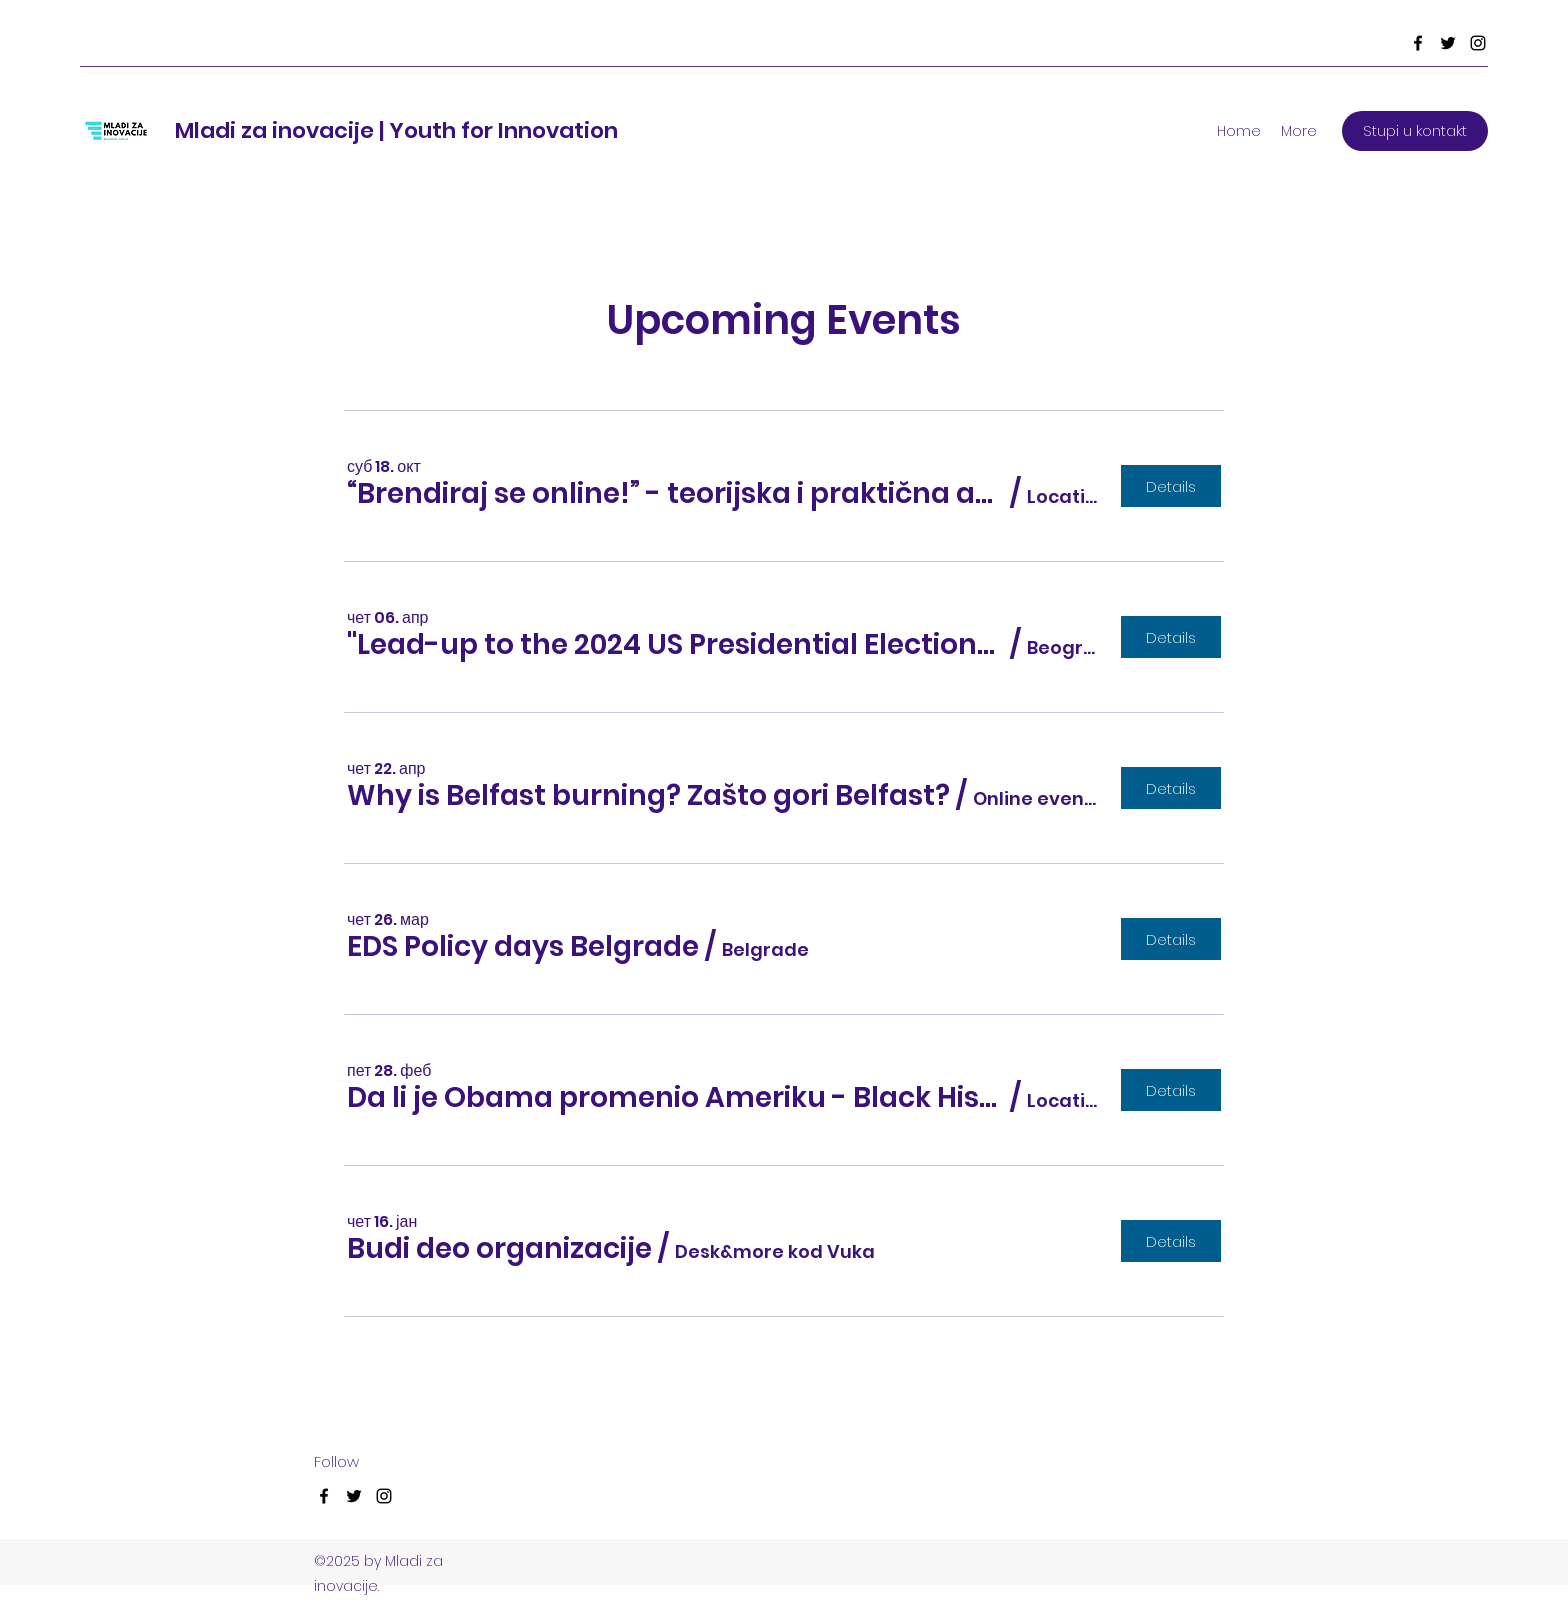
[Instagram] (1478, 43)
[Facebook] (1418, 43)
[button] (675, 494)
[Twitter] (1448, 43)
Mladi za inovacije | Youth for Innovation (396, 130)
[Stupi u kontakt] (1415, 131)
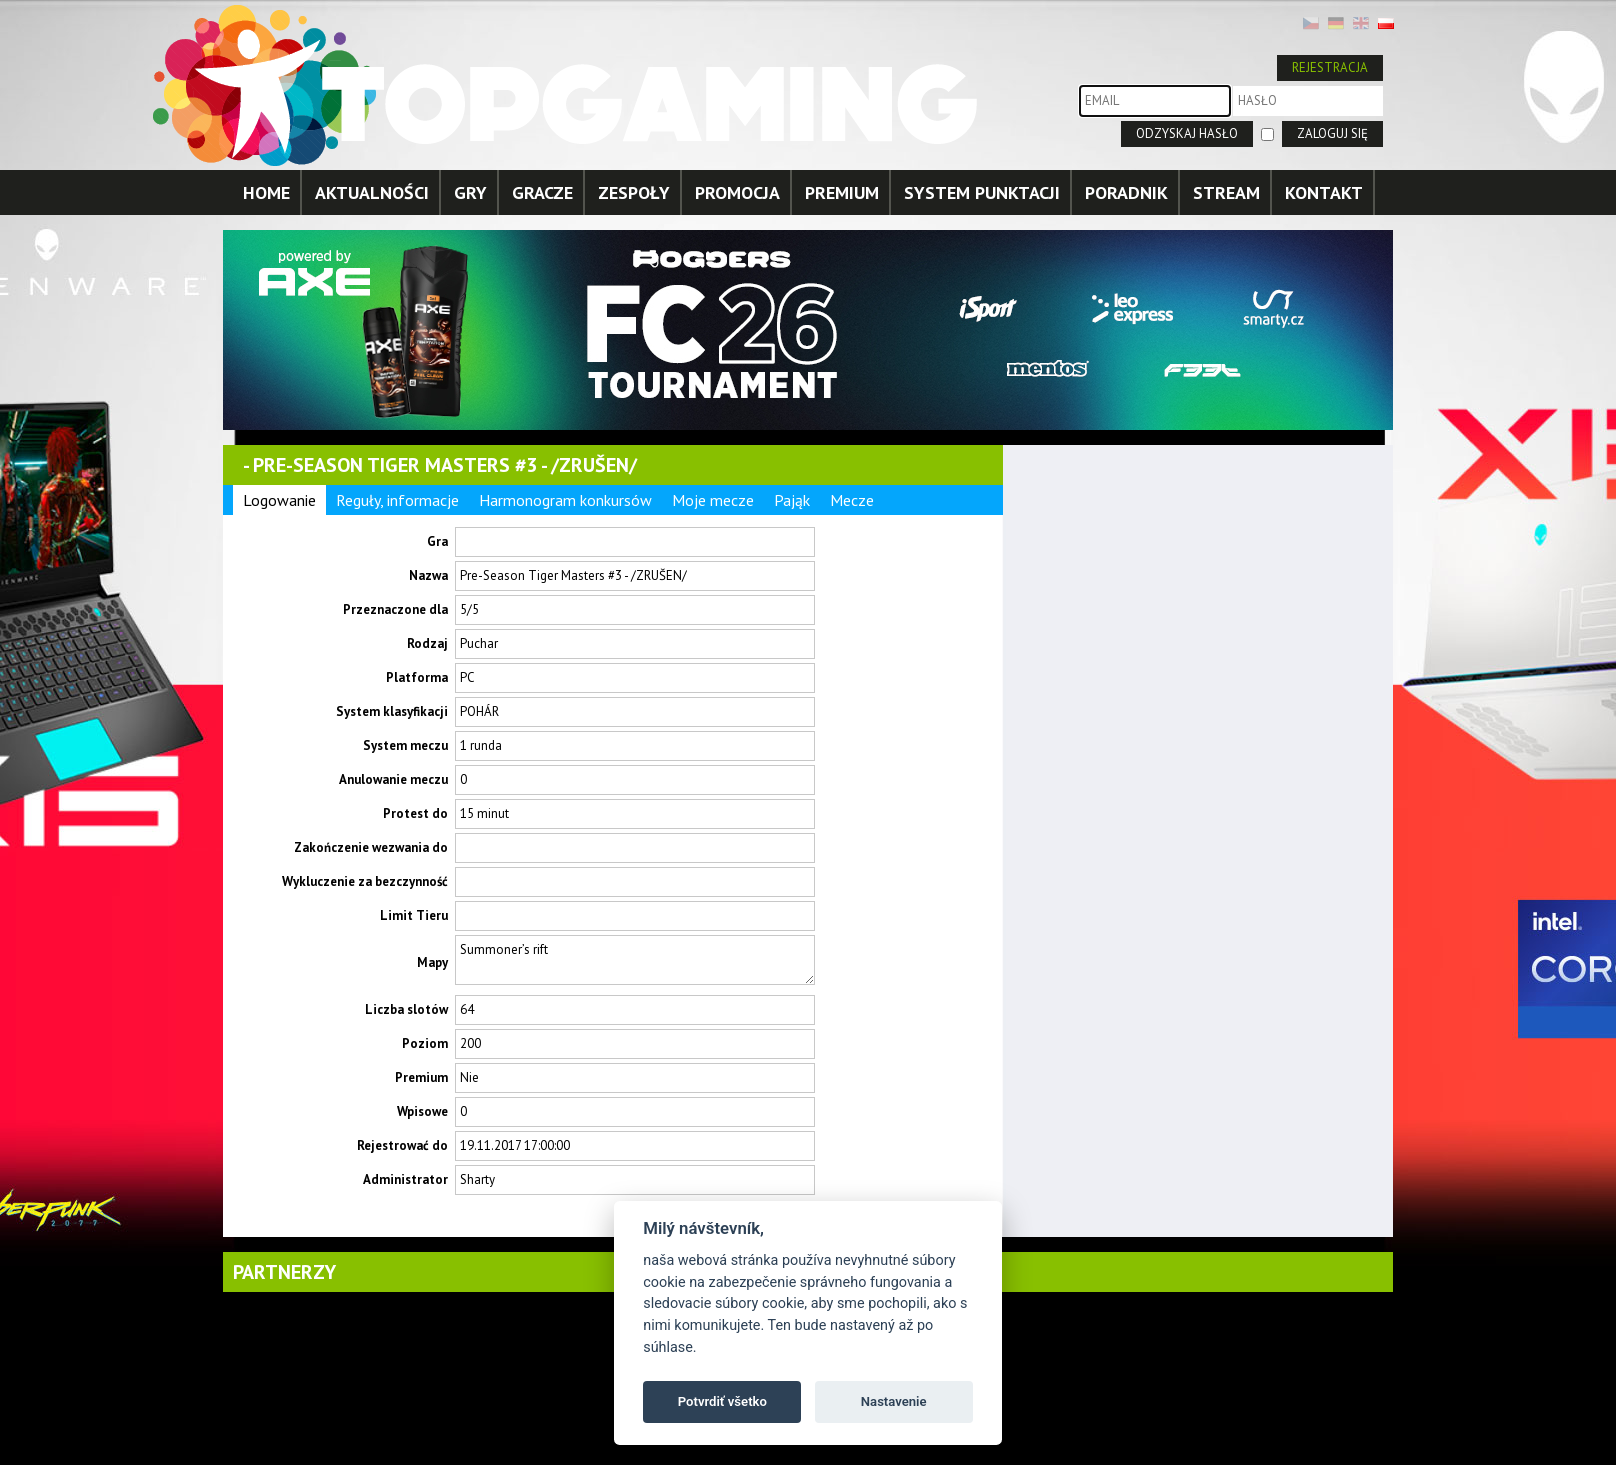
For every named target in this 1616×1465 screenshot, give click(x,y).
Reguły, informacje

* What is expected
The expected output is each entry given again word for word, with pictures dropped.

* Response to the task
[Instagram] (1478, 43)
[Facebook] (1418, 43)
[button] (675, 494)
[Twitter] (1448, 43)
Mladi za inovacije | Youth for Innovation (396, 130)
[Stupi u kontakt] (1415, 131)
For every named target in this 1616×1465 screenshot, give click(x,y).
Reguły, informacje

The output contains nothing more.